How to Get Started Trading Stocks While You’re in College

How to Get Started Trading Stocks While You're in College

If you’ve always been captivated by the stock market and the complicated world of investment, then you will probably be anxious to start trading stocks while you’re in college. By now you’ve probably learned a thing or two about economics and if you have a little bit of side cash you can play with then you might be feeling the urge to start investing. Even so, the stock market can really mess with a person’s head and if you’re not careful, you could really get yourself into trouble. Here is how to get started trading stocks while you’re in college.

Enroll in the Appropriate Courses

You definitely don’t want to start trading stocks until you’ve taken a few courses in investment management, corporate finance, and possibly even international finance. It’s not enough to have taken Economics 101 and expect that you have the wherewithal to really make smart investment choices. It’s also a good idea to take a course in the history of the stock market. If you’re not ready to invest this much energy into educating yourself in the market, then you definitely aren’t ready to start investing your money in the stock market.

Be Realistic About how much You Really have to Invest

Once you do feel like you have a strong understanding of the stock market and you are ready to start investing, you want to be very prudent with the amount of money you set aside. Bear in mind that if you don’t have enough money to pay all of your bills, feed yourself and fill up your gas tank – with enough leftover to make a small contribution to your savings account each month, then you don’t have enough money to start investing in the stock market. So be sure that you have all of your finances in order before you start setting anything aside for investments.

Start Reading Stock Market Publications

There are all kinds of stock market publications and news sources out there. From the newspaper, to magazines, to podcasts, the radio and beyond. Your options are almost limitless, but you want to make sure that you just choose a couple of different channels to tune into and make it a regular thing. You also want to make sure that your sources are solid and respected by all the major financial institutions.
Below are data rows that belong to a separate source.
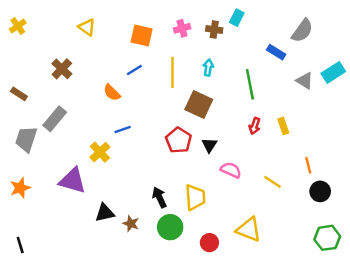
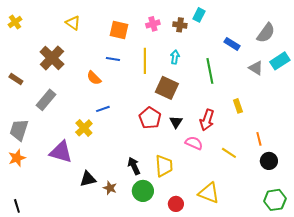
gray semicircle: (302, 31) -> (266, 33), moved
brown cross: (62, 69) -> (52, 58), size x1.4
blue line: (134, 70) -> (113, 59), turned 40
red arrow: (255, 126) -> (207, 120), moved, size x1.5
gray trapezoid: (26, 139) -> (19, 130), moved

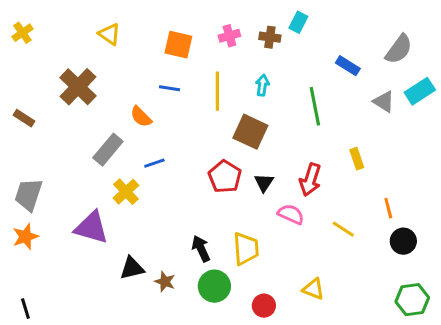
gray rectangle: (46, 100) -> (108, 150), moved
yellow triangle: (209, 193) -> (313, 289), size x0.7

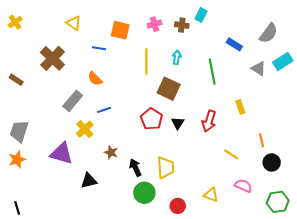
blue line: (169, 88) -> (99, 48), moved
pink semicircle: (291, 214) -> (243, 186), moved
brown star: (165, 282) -> (111, 152), moved

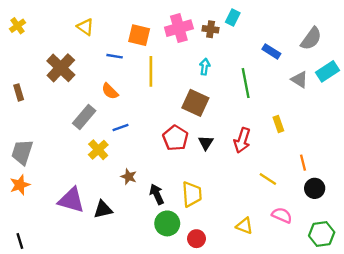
pink cross: (154, 24) -> (179, 28), size x1.6
yellow line: (146, 61) -> (151, 71), moved
brown rectangle: (16, 80) -> (19, 92), turned 40
purple triangle: (62, 153) -> (71, 200), moved
red circle: (178, 206) -> (196, 239), moved

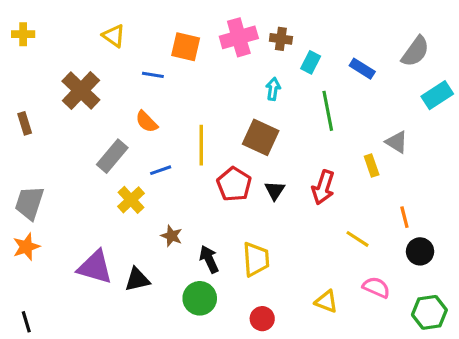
cyan rectangle: (233, 18) -> (311, 62), moved
yellow cross: (17, 26) -> (23, 34), turned 35
yellow line: (151, 71) -> (201, 145), moved
gray triangle: (299, 80) -> (397, 142), moved
green circle: (167, 223) -> (200, 298), moved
This is something you should already be learning to do in college if you go to a school like Rutgers Online, so make sure you’re applying that kind of integrity to your own personal research as well.
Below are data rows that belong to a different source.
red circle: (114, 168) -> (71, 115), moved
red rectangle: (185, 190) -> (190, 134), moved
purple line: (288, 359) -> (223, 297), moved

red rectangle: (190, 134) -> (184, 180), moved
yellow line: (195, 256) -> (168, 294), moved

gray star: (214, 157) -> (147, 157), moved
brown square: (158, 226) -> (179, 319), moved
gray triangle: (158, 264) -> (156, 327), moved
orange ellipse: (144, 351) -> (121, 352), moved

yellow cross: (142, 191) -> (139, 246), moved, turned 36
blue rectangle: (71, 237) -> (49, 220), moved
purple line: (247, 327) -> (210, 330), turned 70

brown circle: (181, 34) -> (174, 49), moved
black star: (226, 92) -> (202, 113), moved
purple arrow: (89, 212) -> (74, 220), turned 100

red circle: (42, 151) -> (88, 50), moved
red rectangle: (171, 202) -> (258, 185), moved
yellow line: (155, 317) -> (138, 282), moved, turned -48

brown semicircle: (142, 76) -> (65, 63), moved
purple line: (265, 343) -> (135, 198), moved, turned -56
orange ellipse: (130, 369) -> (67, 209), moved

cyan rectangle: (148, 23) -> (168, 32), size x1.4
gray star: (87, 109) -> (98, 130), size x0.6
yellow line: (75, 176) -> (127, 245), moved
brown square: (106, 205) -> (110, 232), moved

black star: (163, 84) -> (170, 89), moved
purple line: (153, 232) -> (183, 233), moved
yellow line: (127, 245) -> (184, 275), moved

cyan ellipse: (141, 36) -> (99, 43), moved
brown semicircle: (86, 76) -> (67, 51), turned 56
Read Up on Investor Psychology

In the grand scheme of things, the stock market is almost just as much about psychology as it is about economics. As we all know, the increase or decrease in any company’s share value is often based completely on how the public believes that company is being perceived by the rest of its shareholders and customer base. That’s why the fad products often see huge spikes and drops in their share values. There are all kinds of books that have been written about investor psychology, and understanding the psychology of other investors as well as your own is going to be your best defense against making poor investment decisions that are largely influenced by emotions like fear, excitement and urgency.